For categorical data, `tally()`

is useful,

`tally(~inmetro, data=midwest)`

And, it can be used to tally two variables together,

`tally(inmetro~category, data=midwest)`

R is also fond of chaining together functions, or nesting them. So, once you’ve `tally`

-ed your data you can use those counts to make a barchart.

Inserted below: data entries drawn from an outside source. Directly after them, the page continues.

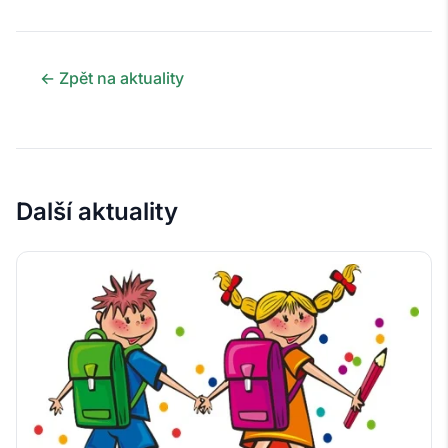
← Zpět na aktuality
Další aktuality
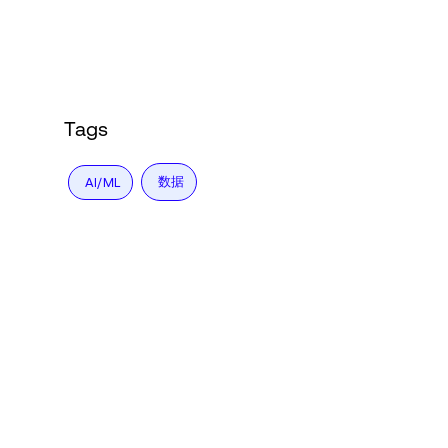
Language
登录
Tags
数据
AI/ML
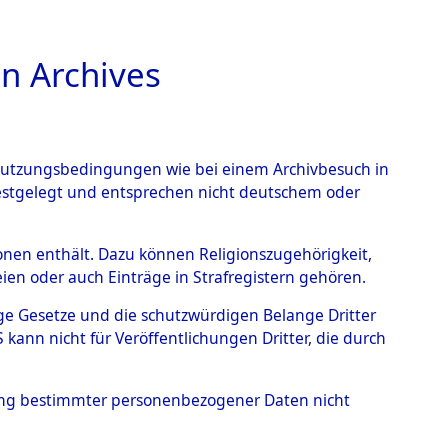
n Archives
TIONS ONLINE
n Nutzungsbedingungen wie bei einem Archivbesuch in
festgelegt und entsprechen nicht deutschem oder
auf dem Todesmarsch vom
rsonen enthält. Dazu können Religionszugehörigkeit,
en oder auch Einträge in Strafregistern gehören.
r Befreiung in Wetterfeld
tige Gesetze und die schutzwürdigen Belange Dritter
Strecke zwischen
ann nicht für Veröffentlichungen Dritter, die durch
eten oder anderweitig
hung bestimmter personenbezogener Daten nicht
→
0003 (84622881)
→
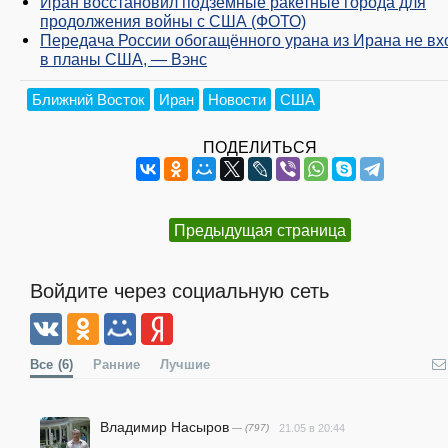
Иран восстановил подземные ракетные города для
продолжения войны с США (ФОТО)
Передача России обогащённого урана из Ирана не вх
в планы США, — Вэнс
Ближний Восток
Иран
Новости
США
ПОДЕЛИТЬСЯ
Предыдущая страница
Войдите через социальную сеть
Все
(6)
Ранние
Лучшие
Владимир Насыров
— (797)
21.05 в 20:44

`barchart(tally(~category, data=midwest))`

Maybe we’re working on a story about the county in the midwest that has the largest percentage of black people. We can use the `arrange()`

function to see this.

`midwest %>% arrange(percblack)`

But, this is sorting in increasing order, and we want in decreasing order. We could look in the documentation for `arrange()`

to see how to change this.

`midwest %>% arrange(desc(percblack))`

- What county has the largest American Indian population (in absolute numbers)?

Make sure you have the packages loaded if you don’t already.

```
require(mosaic)
require(ggplot2)
require(dplyr)
```

Most of the time, you won’t be working with data sets available through packages and will need to import data in to R. RStudio makes this very simple. On the **Environment** pane (upper right corner), the **Import Dataset** icon provides a step-by-step process to importing files. Following those steps will not only import the data, but print out the code in the **Console** showing how it was done.

If you are working on the lab computers, the data is already downloaded for you. If not, you need to go find it at bit.ly/IRE15-R.

`docs <- read.csv("/data/Intro_to_R/MAC/PartD_Providers_FORCLASS.csv", header = T)`

To import this data set, we used the `read.csv()`

function. The key part of this command is making sure that you direct the command to where the file is located on your computer. Check other functionality of `?read.csv`

if you have questions.

Note:The way file directories are referenced in R varies between a Mac and PC.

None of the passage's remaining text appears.